-- Records to process follows --

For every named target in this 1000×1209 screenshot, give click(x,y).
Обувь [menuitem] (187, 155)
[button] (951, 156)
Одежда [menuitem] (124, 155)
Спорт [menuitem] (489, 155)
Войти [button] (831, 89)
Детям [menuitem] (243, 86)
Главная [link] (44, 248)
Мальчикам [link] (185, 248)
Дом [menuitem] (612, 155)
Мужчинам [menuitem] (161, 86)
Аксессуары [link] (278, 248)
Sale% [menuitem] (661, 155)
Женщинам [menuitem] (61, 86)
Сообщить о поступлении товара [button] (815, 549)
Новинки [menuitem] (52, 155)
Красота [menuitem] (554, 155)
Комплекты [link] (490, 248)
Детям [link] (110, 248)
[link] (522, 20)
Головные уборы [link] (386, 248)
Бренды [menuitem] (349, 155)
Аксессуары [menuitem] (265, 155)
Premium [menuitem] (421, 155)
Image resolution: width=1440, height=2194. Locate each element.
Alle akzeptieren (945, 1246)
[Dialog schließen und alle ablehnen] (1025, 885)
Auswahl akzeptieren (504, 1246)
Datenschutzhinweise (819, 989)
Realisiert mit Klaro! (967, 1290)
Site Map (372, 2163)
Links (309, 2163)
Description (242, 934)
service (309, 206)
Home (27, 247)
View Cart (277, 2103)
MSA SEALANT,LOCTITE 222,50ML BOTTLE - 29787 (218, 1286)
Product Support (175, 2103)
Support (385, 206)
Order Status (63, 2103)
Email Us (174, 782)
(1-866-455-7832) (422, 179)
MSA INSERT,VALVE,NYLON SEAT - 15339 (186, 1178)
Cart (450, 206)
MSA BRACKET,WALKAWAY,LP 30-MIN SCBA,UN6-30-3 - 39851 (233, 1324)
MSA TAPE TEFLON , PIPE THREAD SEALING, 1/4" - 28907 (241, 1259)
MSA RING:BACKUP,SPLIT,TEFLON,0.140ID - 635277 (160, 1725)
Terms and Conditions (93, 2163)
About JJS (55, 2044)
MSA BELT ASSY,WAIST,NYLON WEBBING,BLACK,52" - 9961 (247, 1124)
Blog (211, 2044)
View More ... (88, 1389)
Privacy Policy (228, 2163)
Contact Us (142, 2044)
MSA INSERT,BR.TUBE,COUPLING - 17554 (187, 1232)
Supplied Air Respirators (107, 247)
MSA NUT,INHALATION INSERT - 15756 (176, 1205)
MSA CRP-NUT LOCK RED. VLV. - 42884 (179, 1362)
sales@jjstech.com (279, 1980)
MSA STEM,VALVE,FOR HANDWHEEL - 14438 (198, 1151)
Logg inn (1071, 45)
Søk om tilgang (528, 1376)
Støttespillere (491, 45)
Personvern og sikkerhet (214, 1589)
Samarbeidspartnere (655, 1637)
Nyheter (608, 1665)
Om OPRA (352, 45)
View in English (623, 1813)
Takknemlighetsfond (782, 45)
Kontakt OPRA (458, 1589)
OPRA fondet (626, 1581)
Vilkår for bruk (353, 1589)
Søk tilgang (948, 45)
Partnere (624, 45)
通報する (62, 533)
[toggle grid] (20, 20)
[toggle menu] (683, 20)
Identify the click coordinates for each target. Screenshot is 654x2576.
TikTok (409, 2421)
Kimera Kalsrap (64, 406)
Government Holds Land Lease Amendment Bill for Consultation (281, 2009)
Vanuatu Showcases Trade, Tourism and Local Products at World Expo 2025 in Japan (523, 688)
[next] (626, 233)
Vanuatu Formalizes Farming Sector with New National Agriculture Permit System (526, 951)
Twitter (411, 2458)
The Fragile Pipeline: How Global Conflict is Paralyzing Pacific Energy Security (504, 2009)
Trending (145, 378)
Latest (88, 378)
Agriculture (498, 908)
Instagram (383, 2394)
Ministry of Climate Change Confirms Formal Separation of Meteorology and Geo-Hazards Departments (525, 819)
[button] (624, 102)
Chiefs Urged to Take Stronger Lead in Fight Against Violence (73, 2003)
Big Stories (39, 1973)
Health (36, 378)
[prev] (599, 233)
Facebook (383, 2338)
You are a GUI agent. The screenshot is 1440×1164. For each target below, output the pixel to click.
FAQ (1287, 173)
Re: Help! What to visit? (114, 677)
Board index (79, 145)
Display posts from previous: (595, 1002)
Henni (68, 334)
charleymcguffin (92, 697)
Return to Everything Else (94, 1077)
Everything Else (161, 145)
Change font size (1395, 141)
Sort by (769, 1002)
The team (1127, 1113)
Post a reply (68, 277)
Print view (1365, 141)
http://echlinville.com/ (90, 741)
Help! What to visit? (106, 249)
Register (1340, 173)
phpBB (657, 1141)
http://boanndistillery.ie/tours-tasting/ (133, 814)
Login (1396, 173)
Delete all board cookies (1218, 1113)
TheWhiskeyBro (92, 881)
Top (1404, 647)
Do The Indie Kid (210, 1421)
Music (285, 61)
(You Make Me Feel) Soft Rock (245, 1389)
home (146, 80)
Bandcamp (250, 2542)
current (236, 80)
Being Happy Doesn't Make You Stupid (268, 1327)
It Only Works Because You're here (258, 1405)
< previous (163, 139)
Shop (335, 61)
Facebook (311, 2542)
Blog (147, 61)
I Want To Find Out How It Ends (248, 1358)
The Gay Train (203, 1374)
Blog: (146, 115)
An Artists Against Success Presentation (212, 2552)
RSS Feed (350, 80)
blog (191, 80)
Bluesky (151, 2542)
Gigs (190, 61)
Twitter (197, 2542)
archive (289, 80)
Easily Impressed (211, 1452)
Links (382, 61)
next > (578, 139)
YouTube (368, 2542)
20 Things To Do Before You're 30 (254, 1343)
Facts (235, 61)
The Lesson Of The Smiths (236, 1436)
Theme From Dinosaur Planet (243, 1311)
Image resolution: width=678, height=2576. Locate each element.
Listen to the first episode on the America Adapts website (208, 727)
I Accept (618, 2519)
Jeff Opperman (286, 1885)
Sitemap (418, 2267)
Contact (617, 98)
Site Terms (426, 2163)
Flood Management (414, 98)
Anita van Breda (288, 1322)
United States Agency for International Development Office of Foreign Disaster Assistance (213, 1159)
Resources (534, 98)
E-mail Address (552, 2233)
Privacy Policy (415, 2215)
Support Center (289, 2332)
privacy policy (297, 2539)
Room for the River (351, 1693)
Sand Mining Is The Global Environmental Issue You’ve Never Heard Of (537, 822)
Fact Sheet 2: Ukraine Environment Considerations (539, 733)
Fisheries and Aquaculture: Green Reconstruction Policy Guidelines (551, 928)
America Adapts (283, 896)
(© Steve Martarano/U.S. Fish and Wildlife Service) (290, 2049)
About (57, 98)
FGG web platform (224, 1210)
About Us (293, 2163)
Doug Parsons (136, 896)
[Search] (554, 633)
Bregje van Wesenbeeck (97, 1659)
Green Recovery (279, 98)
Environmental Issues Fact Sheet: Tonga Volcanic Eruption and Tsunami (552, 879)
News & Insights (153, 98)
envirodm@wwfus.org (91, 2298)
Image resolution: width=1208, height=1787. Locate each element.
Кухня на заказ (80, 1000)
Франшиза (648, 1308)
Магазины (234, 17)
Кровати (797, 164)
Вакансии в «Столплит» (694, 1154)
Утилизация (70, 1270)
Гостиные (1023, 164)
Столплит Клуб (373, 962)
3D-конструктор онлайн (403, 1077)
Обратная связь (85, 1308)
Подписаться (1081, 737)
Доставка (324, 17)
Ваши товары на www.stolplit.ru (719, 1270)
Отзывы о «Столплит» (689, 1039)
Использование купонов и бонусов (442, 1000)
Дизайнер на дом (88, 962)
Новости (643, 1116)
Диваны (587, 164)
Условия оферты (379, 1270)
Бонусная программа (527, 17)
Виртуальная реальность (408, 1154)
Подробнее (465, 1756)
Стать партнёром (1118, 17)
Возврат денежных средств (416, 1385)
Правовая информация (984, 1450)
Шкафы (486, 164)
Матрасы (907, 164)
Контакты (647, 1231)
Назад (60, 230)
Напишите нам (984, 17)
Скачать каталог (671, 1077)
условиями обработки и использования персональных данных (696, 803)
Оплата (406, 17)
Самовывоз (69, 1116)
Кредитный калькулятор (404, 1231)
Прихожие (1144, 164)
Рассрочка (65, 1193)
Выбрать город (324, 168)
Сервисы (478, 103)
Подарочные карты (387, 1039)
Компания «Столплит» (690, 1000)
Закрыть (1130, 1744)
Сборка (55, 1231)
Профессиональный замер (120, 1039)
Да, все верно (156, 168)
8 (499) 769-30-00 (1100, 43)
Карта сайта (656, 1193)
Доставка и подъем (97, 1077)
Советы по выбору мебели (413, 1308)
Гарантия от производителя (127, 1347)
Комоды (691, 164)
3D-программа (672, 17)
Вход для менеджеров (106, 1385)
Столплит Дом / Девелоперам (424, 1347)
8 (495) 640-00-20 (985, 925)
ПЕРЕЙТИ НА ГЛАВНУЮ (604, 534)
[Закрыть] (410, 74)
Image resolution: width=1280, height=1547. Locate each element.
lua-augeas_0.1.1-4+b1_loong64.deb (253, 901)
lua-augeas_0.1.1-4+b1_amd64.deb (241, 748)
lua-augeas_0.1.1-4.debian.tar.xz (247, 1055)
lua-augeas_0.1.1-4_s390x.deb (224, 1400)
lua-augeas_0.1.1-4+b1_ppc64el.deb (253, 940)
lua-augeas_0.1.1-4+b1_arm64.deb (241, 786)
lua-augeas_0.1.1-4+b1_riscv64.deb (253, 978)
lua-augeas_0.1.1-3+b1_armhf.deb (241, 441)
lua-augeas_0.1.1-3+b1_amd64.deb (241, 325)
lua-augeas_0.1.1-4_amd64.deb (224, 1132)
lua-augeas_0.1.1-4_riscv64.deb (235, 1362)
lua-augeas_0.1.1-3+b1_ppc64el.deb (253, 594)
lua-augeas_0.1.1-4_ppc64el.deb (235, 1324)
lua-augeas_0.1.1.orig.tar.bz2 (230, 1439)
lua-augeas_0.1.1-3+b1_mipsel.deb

-- Records to process concluded --

* Work item: Read the listing. Copy each line that has the word "Make" in it.

* Task solution:
(You Make Me Feel) Soft Rock (245, 1389)
Being Happy Doesn't Make You Stupid (268, 1327)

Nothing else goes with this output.